インド映画でフェミニズム的な視点ってそんなに意識したことがなかったけど、ここまでド直球な映画が出ていてちゃんと海外に出ているのは素晴らしいなーと思った。

まあ基本的に異文化に飛び込むことで、周囲との軋轢から自己の姿を見直し、それまで惰性で当たり前だった自分から脱皮する……というのは大変オーソドックスなストーリーの形式だと思うんだけれども、それが「異邦人への見返りを求めない優しさ」によって引き起こされているのがすごくいいんだよなー。アメリカっていう土地が可能にする、ある種理想化された人間の善性だとは思うんだけれども、しかしやっぱり見ず知らずの他者に優しくできるのは、他の動物にはない人という種族の特徴だよなあ、と思わされる。
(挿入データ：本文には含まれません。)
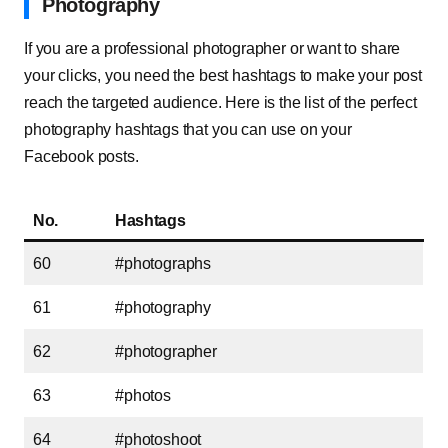
Photography
If you are a professional photographer or want to share
your clicks, you need the best hashtags to make your post
reach the targeted audience. Here is the list of the perfect
photography hashtags that you can use on your
Facebook posts.
No.
Hashtags
60
#photographs
61
#photography
62
#photographer
63
#photos
64
#photoshoot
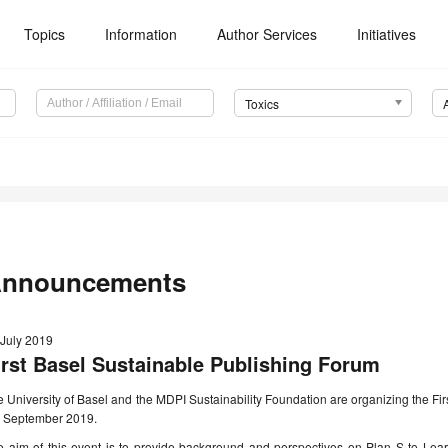
Topics
Information
Author Services
Initiatives
Toxics
nnouncements
 July 2019
irst Basel Sustainable Publishing Forum
 University of Basel and the MDPI Sustainability Foundation are organizing the Fi
h September 2019.
e aim of this event is to provide background and perspectives on Plan S to Lea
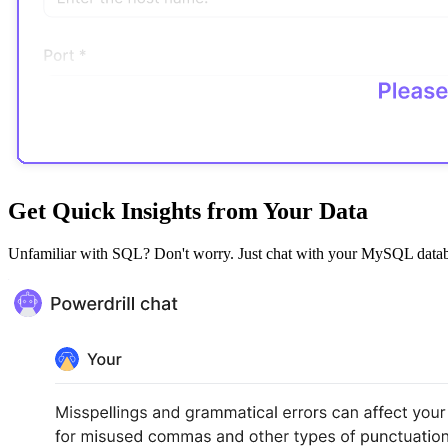
Get Quick Insights from Your Data
Unfamiliar with SQL? Don't worry. Just chat with your MySQL database,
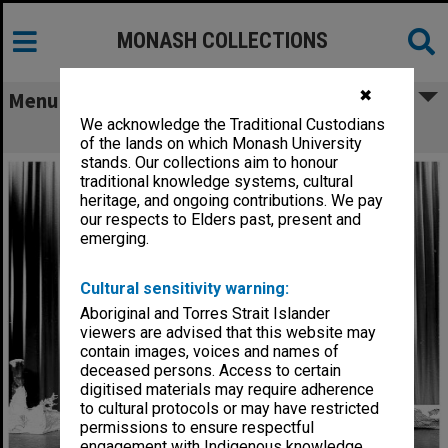
MONASH COLLECTIONS
✖
Menu
We acknowledge the Traditional Custodians
Scene from 'The Glass Slipper'
of the lands on which Monash University
stands. Our collections aim to honour
traditional knowledge systems, cultural
heritage, and ongoing contributions. We pay
our respects to Elders past, present and
emerging.
Cultural sensitivity warning:
Aboriginal and Torres Strait Islander
viewers are advised that this website may
contain images, voices and names of
deceased persons. Access to certain
digitised materials may require adherence
to cultural protocols or may have restricted
permissions to ensure respectful
engagement with Indigenous knowledge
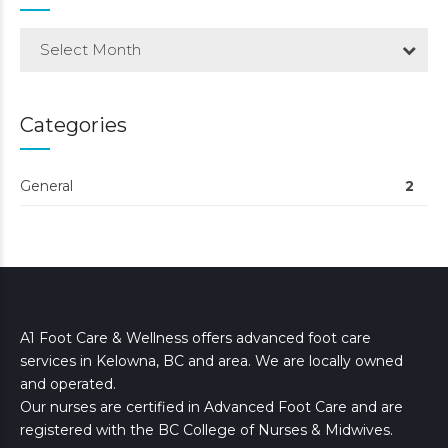
Select Month
Categories
General
2
A1 Foot Care & Wellness offers advanced foot care
services in Kelowna, BC and area. We are locally owned
and operated.
Our nurses are certified in Advanced Foot Care and are
registered with the BC College of Nurses & Midwives.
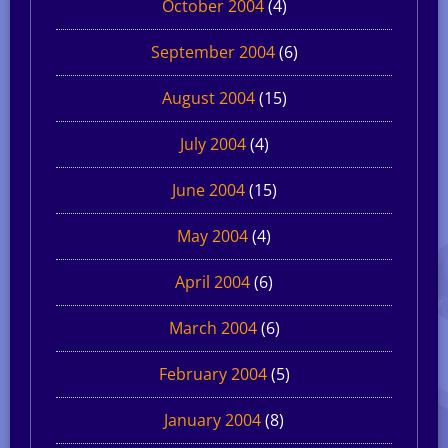
October 2004
(4)
September 2004
(6)
August 2004
(15)
July 2004
(4)
June 2004
(15)
May 2004
(4)
April 2004
(6)
March 2004
(6)
February 2004
(5)
January 2004
(8)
そしてまた、学ぶことの喜びが、これ以上なくストレートに描かれているのも良いよねえ。娘は普通に英語が話せるし、若い女性には男女間の差異というのはそこまで意識されていないのかもしれないけれども、母親世代でも学ぶことで世界が広がる、というのをここまでストレートに描かれると、大変心に響いてしまいます。

ただまあ、結論がそこまで過激ではないというか、誰かに強い異議申し立てをする形になっていないのは、穏当でありながらも本当にそれでいいのかなあ、とは思ったりもする。自分をひとりの人間として尊重して欲しいという結論に行き着くのは素晴らしいと思うけれども、それが周囲に理解されないとき、彼女はどういう行動を取れるのかなあ、とは思ってしまうよ。